WARNING: Messing with knives is intrinsically risky, and modifying knives involves usage outside the manufacturer’s intended purposes. Take safety precautions, use common sense, and only attempt the process below at your own risk!
If you buy Opinel folding knives with the intention of customizing them, one of the first things you might want to explore is the basic disassembly. The wonderful simplicity is one of the aspects of this design that made it innovative for it’s time and an enduring style to be carried even today. Completely disassembled, this folder is composed of only five distinct pieces – the wood handle, the blade, an inner collar, a pin, and an outer collar/viroblock.
Right away, I was drawn to the carbon blade over the stainless for purposes of easier sharpening and use with a firesteel, but Opinel only sells the carbon(e) blade paired with a beech handle. Nothing wrong with beech wood, I just prefer more grain contrast and darker wood myself, so it was an immediate project to swap blades between a couple Opinel No.6 models to end up with an oak handle and carbon blade.
I find a couple basic tools to be useful.
– Hammer and nail for drifting out the pin
– Pliers to assist in the pin removal if necessary. They can also make the outside collar removal easier too, which I’ll explain in a second.
The first step in disassembly is to remove the outer collar. There is a tool designed specifically for this type of hardware removal, but to avoid having to add tools to the collection, the collar can be removed by closing the blade, setting the collar to the closed lock position, and then carefully forcing the knife open again.

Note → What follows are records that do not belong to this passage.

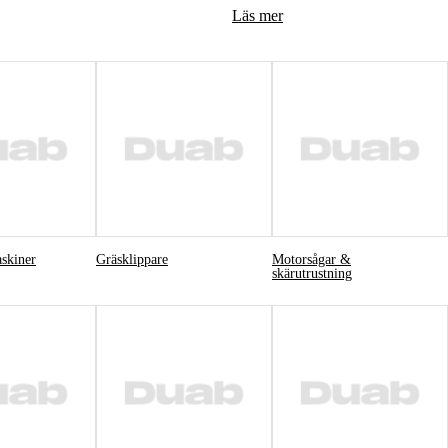
Läs mer
Skog & Träd
skiner
Gräsklippare
Motorsågar &
skärutrustning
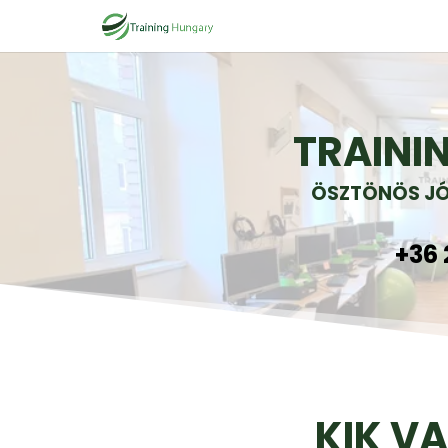
TRAINI
ÖSZTÖNÖS JÓ
+36 
KIK V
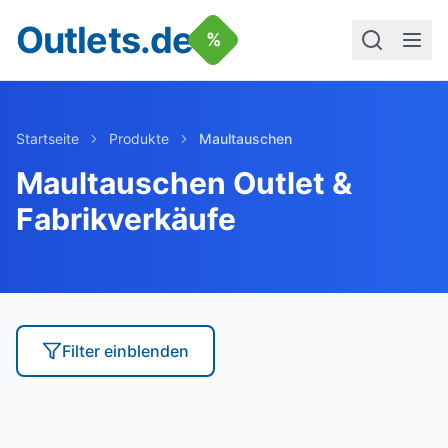
Outlets.de
%
Startseite
Produkte
Maultauschen
Maultauschen
Outlet &
Fabrikverkäufe
Filter
einblenden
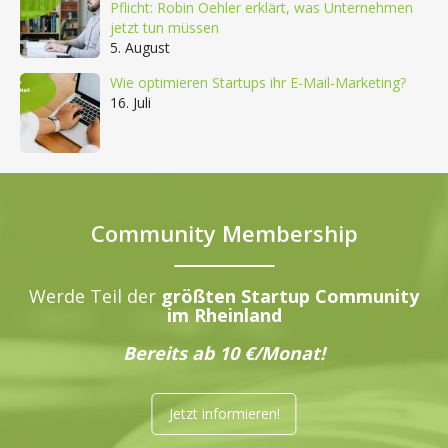
Pflicht: Robin Oehler erklärt, was Unternehmen
jetzt tun müssen
5. August
Wie optimieren Startups ihr E-Mail-Marketing?
16. Juli
Community Membership
Werde Teil der
größten Startup Community
im Rheinland
Bereits ab 10 €/Monat!
Jetzt informieren!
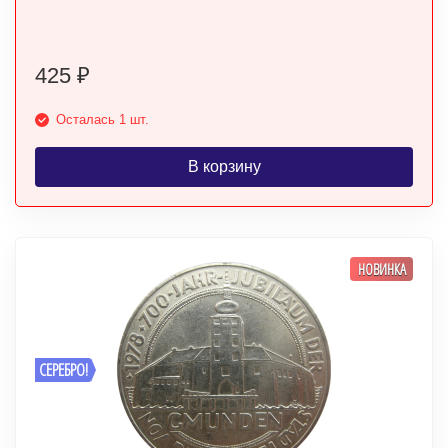
425
₽
Осталась 1 шт.
В корзину
НОВИНКА
СЕРЕБРО!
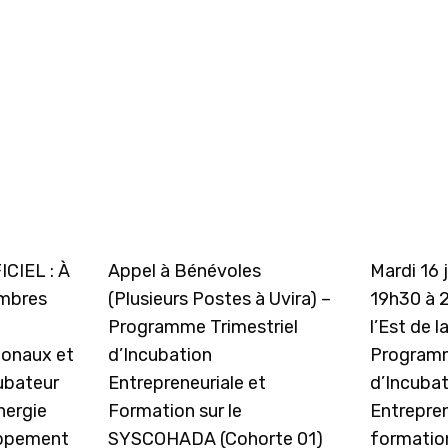
CIEL : À
Appel à Bénévoles
Mardi 16 
embres
(Plusieurs Postes à Uvira) –
19h30 à 
Programme Trimestriel
l’Est de l
ionaux et
d’Incubation
Programm
cubateur
Entrepreneuriale et
d’Incuba
nergie
Formation sur le
Entrepren
oppement
SYSCOHADA (Cohorte 01)
formation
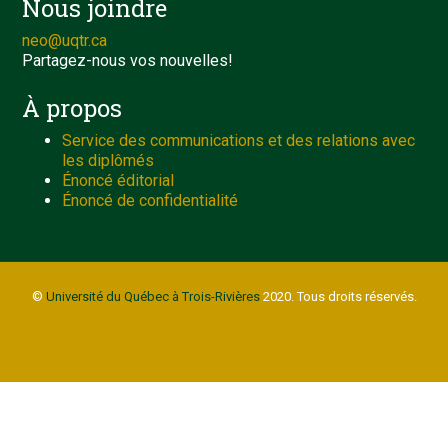
Nous joindre
neo@uqtr.ca
Partagez-nous vos nouvelles!
À propos
Service des communications et des relations avec
les diplômés
Énoncé éditorial
Énoncé de confidentialité
©
Université du Québec à Trois-Rivières
2020. Tous droits réservés.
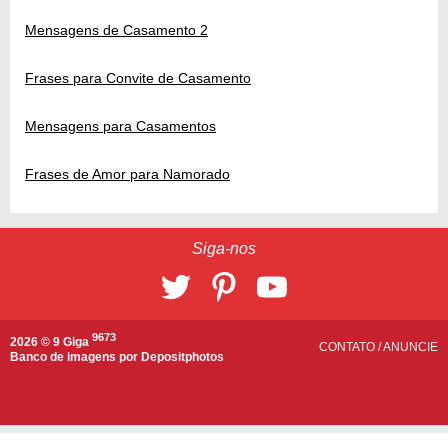
Mensagens de Casamento 2
Frases para Convite de Casamento
Mensagens para Casamentos
Frases de Amor para Namorado
Siga-nos
9673
2026 © 9 Giga
CONTATO
/
ANUNCIE
Banco de imagens por
Depositphotos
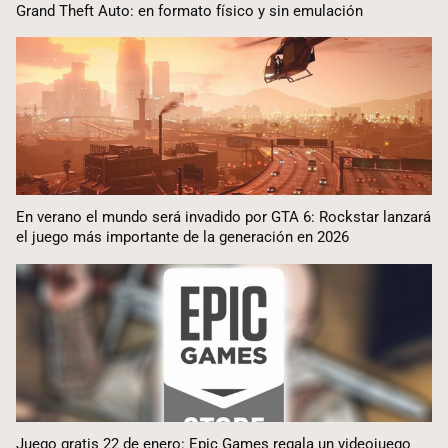
Grand Theft Auto: en formato físico y sin emulación
En verano el mundo será invadido por GTA 6: Rockstar lanzará
el juego más importante de la generación en 2026
Juego gratis 22 de enero: Epic Games regala un videojuego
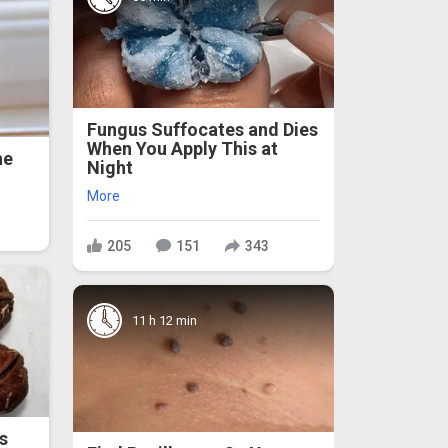
Fungus Suffocates and Dies
When You Apply This at
he
Night
More
205
151
343
11 h 12 min
s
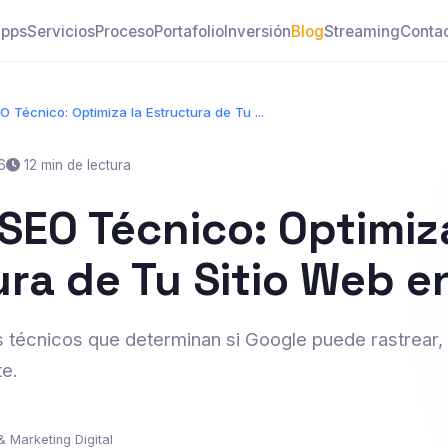
pps
Servicios
Proceso
Portafolio
Inversión
Blog
Streaming
Conta
O Técnico: Optimiza la Estructura de Tu ...
6
12 min de lectura
SEO Técnico: Optimiz
ura de Tu Sitio Web 
 técnicos que determinan si Google puede rastrear, 
te.
& Marketing Digital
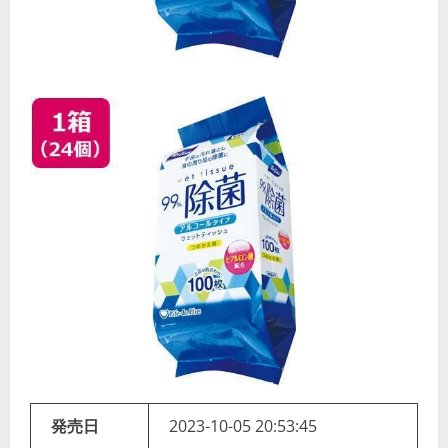
発売日
2023-10-05 20:53:45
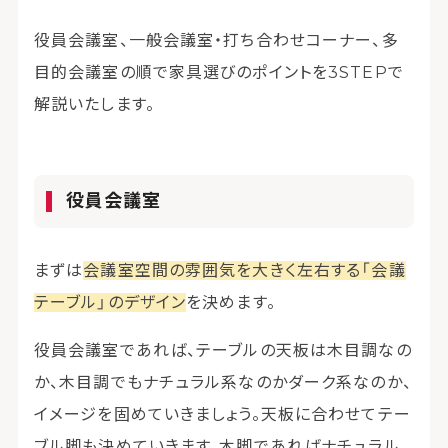
役員会議室、一般会議室・打ち合わせコーナー、多
目的会議室の順で家具選びのポイントを3STEPで
解説いたします。
役員会議室
まずは
会議室空間の雰囲気を大きく左右する「会議
テーブル」のデザイン
を決めます。
役員会議室であれば、テーブルの天板は木目調なの
か、木目調でもナチュラル系なのかダーク系なのか、
イメージを固めていきましょう。天板に合わせてテー
ブル脚も決めていきます。木脚であればナチュラル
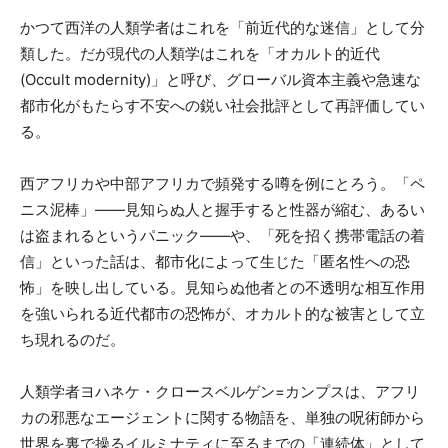
かつて西洋の人類学者はこれを「前近代的な迷信」として分
類した。だが現代の人類学はこれを「オカルト的近代
(Occult modernity)」と呼び、グローバル資本主義や急速な
都市化がもたらす不安への鋭い社会批評として再評価してい
る。
西アフリカや中部アフリカで頻発する噂を例にとろう。「ペ
ニス泥棒」——見知らぬ人と握手すると性器が縮む、あるい
は盗まれるというパニック——や、「死を招く携帯電話の着
信」といった話は、都市化によって生じた「匿名性への恐
怖」を映し出している。見知らぬ他者との不透明な相互作用
を強いられる近代都市の恐怖が、オカルト的な被害として立
ち現れるのだ。
人類学者ヨハネケ・クロースベルゲン=カンプスは、アフリ
カの邪悪なエージェントに関する物語を、単独の呪術師から
世界を裏で操るイルミナティに至るまでの「連続体」として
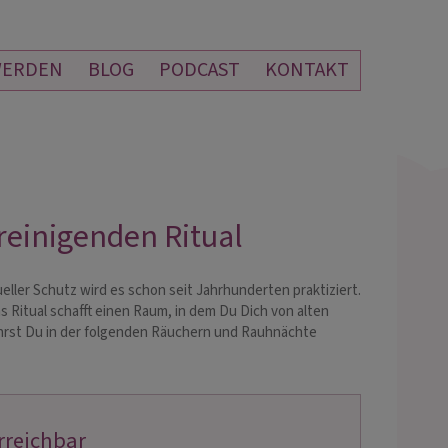
WERDEN
BLOG
PODCAST
KONTAKT
einigenden Ritual
eller Schutz wird es schon seit Jahrhunderten praktiziert.
Ritual schafft einen Raum, in dem Du Dich von alten
ährst Du in der folgenden Räuchern und Rauhnächte
erreichbar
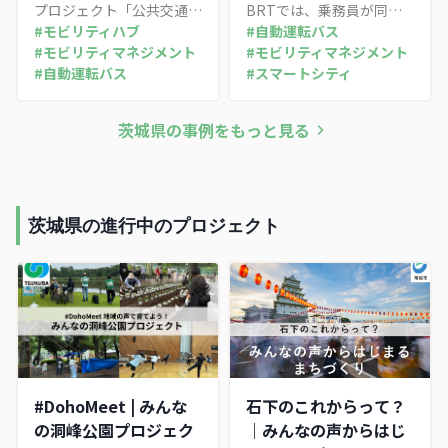
プロジェクト「公共交通の
BRTでは、乗務員が同乗
標）
スマート化」の一環とし
#
モビリティハブ
するレベル4自動運転の営
#
自動運転バス
て、急坂が多く高齢化が進
#
モビリティマネジメント
業運行を起点に、ローカル
#
モビリティマネジメント
む山側住宅団地を対象に、
#
自動運転バス
5Gを用いた遠隔監視を基
#
スマートシティ
自宅から最寄りのモビリテ
盤として車内に係員が乗ら
ィハブまでをつなぐ高齢者
ない「車内無人」運行への
茨城県
の事例をもっと見る
向け次世代モビリティの導
移行を進める。実現すれば
入をめざす取り組み。歩道
国内初の無人路線バス営業
を低速で自動走行するベン
運行となるが、2026年4月
チ型モビリティなどの実証
より運行は休止中である。
を進めている。
茨城県の進行中のプロジェクト
#DohoMeet | みんな
石下のこれからって？
の洞峰公園プロジェク
｜みんなの声からはじ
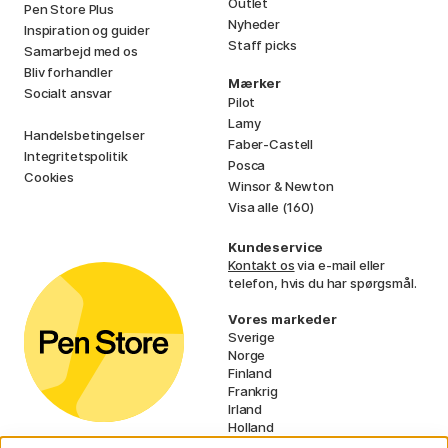
Outlet
Pen Store Plus
Nyheder
Inspiration og guider
Staff picks
Samarbejd med os
Bliv forhandler
Mærker
Socialt ansvar
Pilot
Lamy
Handelsbetingelser
Faber-Castell
Integritetspolitik
Posca
Cookies
Winsor & Newton
Visa alle (160)
Kundeservice
Kontakt os
via e-mail eller
telefon, hvis du har spørgsmål.
Vores markeder
Sverige
Norge
Finland
Frankrig
Irland
Holland
Tyskland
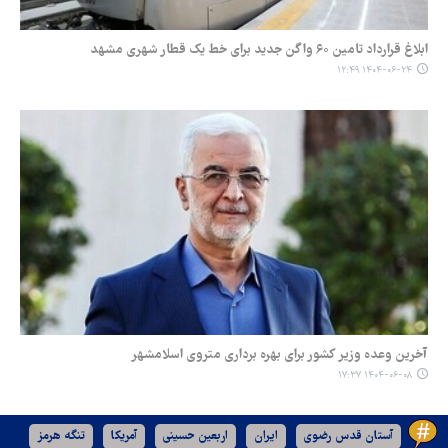
ابلاغ قرارداد تامین ۶۰ واگن جدید برای خط یک قطار شهری مشهد
۱۴۰۴-۰۶-۲۴ ۱۲:۴۹
آخرین وعده وزیر کشور برای بهره برداری متروی اسلامشهر
۱۴۰۴-۰۶-۰۸ ۱۷:۳۷
آستان قدس رضوی
ایران
اربعین حسینی
آمریکا
تنگه هرمز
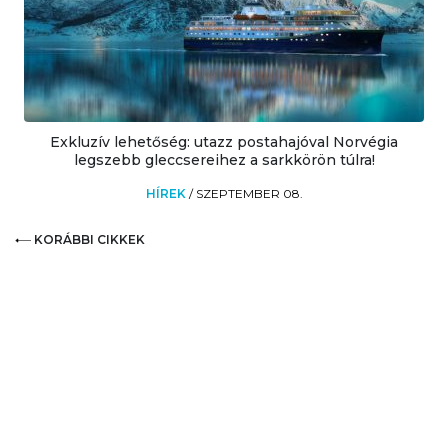
Exkluzív lehetőség: utazz postahajóval Norvégia
legszebb gleccsereihez a sarkkörön túlra!
HÍREK
/
SZEPTEMBER 08.
KORÁBBI CIKKEK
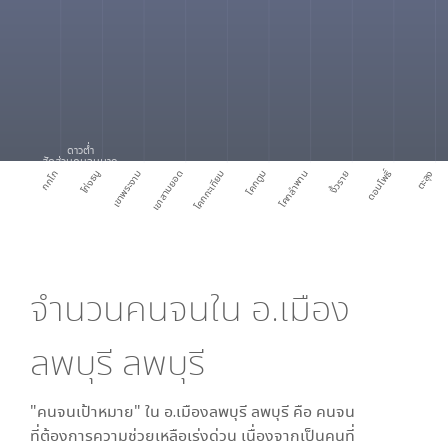
ดาวต่ำ
สัดส่วนคนจนมาก
ดอนโพธิ์
กกโก
โก่งธนู
เขาพระงาม
เขาสามยอด
โคกกะเทียม
โคกตูม
โคกลำพาน
งิ้วราย
ตะลุง
จำนวนคนจนใน
อ.เมือง
ลพบุรี ลพบุรี
"คนจนเป้าหมาย" ใน
อ.เมืองลพบุรี ลพบุรี
คือ คนจน
ที่ต้องการความช่วยเหลือเร่งด่วน เนื่องจากเป็นคนที่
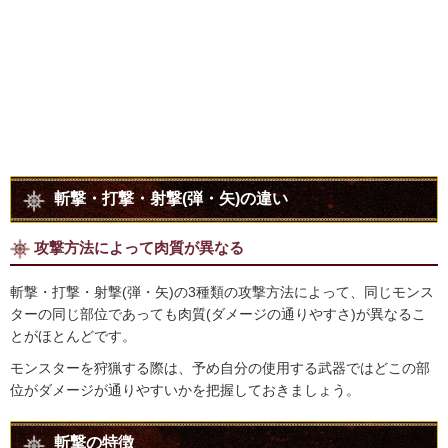
斬撃・打撃・射撃(弾・矢)の違い
攻撃方法によって肉質が異なる
斬撃・打撃・射撃(弾・矢)の3種類の攻撃方法によって、同じモンス
ターの同じ部位であっても肉質(ダメージの通りやすさ)が異なるこ
とがほとんどです。
モンスターを狩猟する際は、予め自分の使用する武器ではどこの部
位がダメージが通りやすいかを把握しておきましょう。
斬撃の特徴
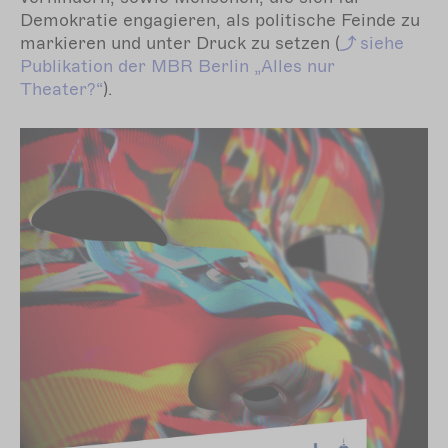
Demokratie engagieren, als politische Feinde zu
markieren und unter Druck zu setzen (
siehe
Publikation der MBR Berlin „Alles nur
Theater?“
).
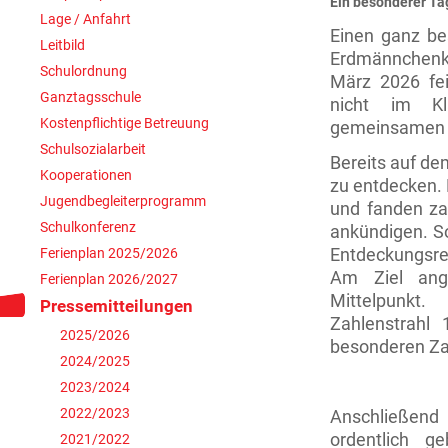
Ein besonderer Ta
Lage / Anfahrt
Einen ganz be
Leitbild
Erdmännchenk
Schulordnung
März 2026 fei
Ganztagsschule
nicht im Kl
Kostenpflichtige Betreuung
gemeinsamen L
Schulsozialarbeit
Bereits auf dem
Kooperationen
zu entdecken. 
Jugendbegleiterprogramm
und fanden zah
Schulkonferenz
ankündigen. So
Ferienplan 2025/2026
Entdeckungsre
Am Ziel ang
Ferienplan 2026/2027
Mittelpunkt
Pressemitteilungen
Zahlenstrahl
2025/2026
besonderen Zah
2024/2025
2023/2024
2022/2023
Anschließend
ordentlich g
2021/2022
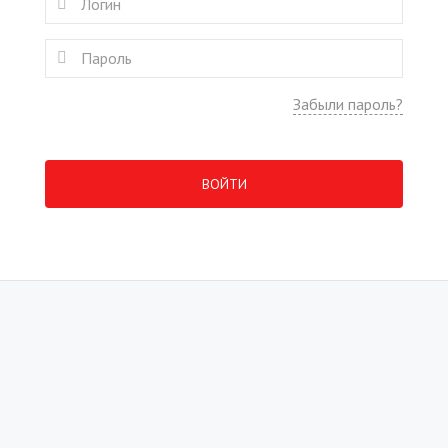
Забыли пароль?
ВОЙТИ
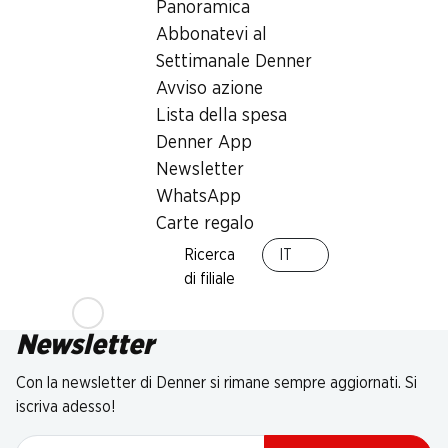
Panoramica
Abbonatevi al
Settimanale Denner
Avviso azione
Lista della spesa
Denner App
Newsletter
WhatsApp
Carte regalo
Ricerca
IT
di filiale
Newsletter
Con la newsletter di Denner si rimane sempre aggiornati. Si
iscriva adesso!
Indirizzo e-mail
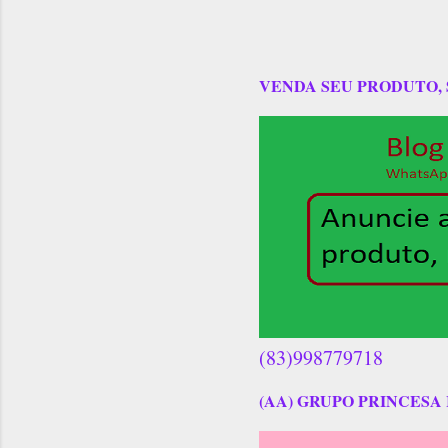
VENDA SEU PRODUTO,
(83)998779718
(AA) GRUPO PRINCESA 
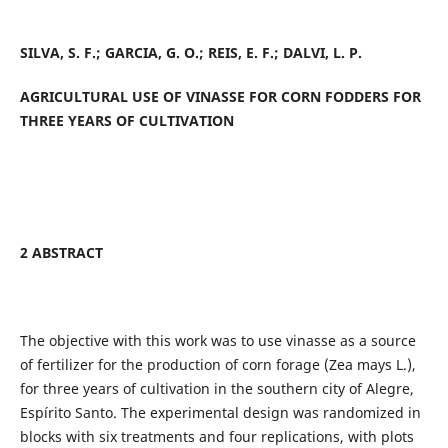
SILVA, S. F.; GARCIA, G. O.; REIS, E. F.; DALVI, L. P.
AGRICULTURAL USE OF VINASSE FOR CORN FODDERS FOR
THREE YEARS OF CULTIVATION
2 ABSTRACT
The objective with this work was to use vinasse as a source
of fertilizer for the production of corn forage (Zea mays L.),
for three years of cultivation in the southern city of Alegre,
Espírito Santo. The experimental design was randomized in
blocks with six treatments and four replications, with plots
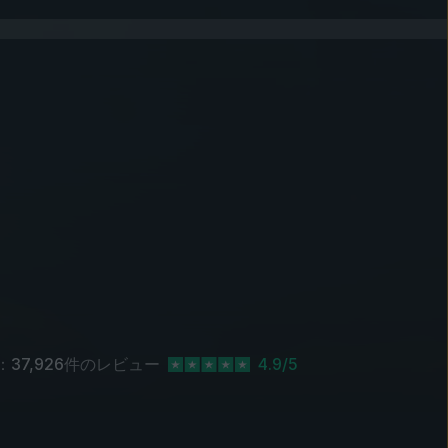
t：
37,926
件のレビュー
4.9/5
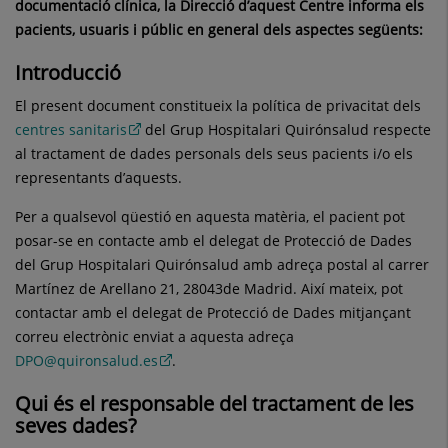
documentació clínica, la Direcció d’aquest Centre informa els
pacients, usuaris i públic en general dels aspectes següents
:
Introducció
El present document constitueix la política de privacitat dels
centres sanitaris
del Grup Hospitalari Quirónsalud respecte
al tractament de dades personals dels seus pacients i/o els
representants d’aquests.
Per a qualsevol qüestió en aquesta matèria, el pacient pot
posar-se en contacte amb el delegat de Protecció de Dades
del Grup Hospitalari Quirónsalud amb adreça postal al carrer
Martínez de Arellano 21, 28043de Madrid. Així mateix, pot
contactar amb el delegat de Protecció de Dades mitjançant
correu electrònic enviat a aquesta adreça
DPO@quironsalud.es
.
Qui és el responsable del tractament de les
seves dades
?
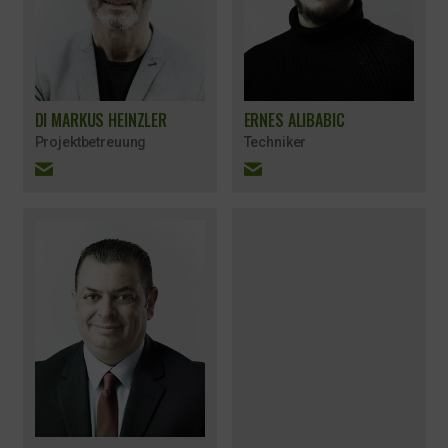
DI MARKUS HEINZLER
ERNES ALIBABIC
Projektbetreuung
Techniker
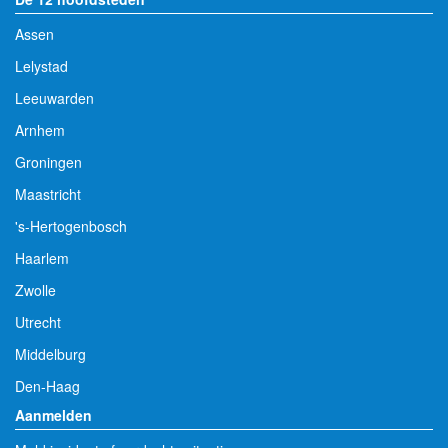
Assen
Lelystad
Leeuwarden
Arnhem
Groningen
Maastricht
's-Hertogenbosch
Haarlem
Zwolle
Utrecht
Middelburg
Den-Haag
Aanmelden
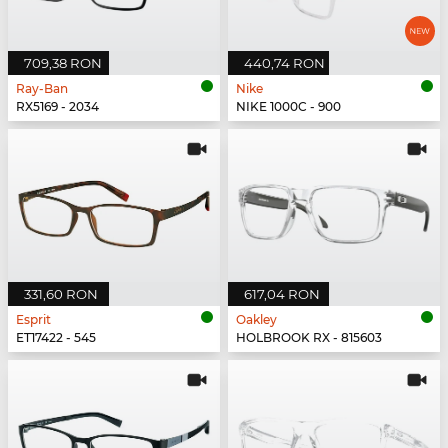
709,38 RON
440,74 RON
Ray-Ban
Nike
RX5169 - 2034
NIKE 1000C - 900
331,60 RON
617,04 RON
Esprit
Oakley
ET17422 - 545
HOLBROOK RX - 815603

The opening of the blade will push the locked collar up and out of the way, eventually causing it to pop off. This is probably the riskiest step, and I find it easiest to grasp the blade with pliers. It’s tough to exert enough force to pop the collar off using just the fingers. When the collar pops of, it’ll come off with enough force to fly across the room, so mind the trajectory!
Outer collar removed, the pin can be drifted out with a hammer and nail. The pin can only be drifted out in one direction, so inspect the pin first and drift it out from the narrower end. A punch also works well for this.
After drifting the pin out, the blade will typically slide right out, and the inner collar can be tugged off of the wood handle, though that step is not really necessary for a blade swap.
Reassembly is pretty much just the reverse 🙂
Once again, the outer collar presents the greatest challenge here, but to make it simpler, line up the collar braced against the ground and force the knife down into the collar until it snaps on.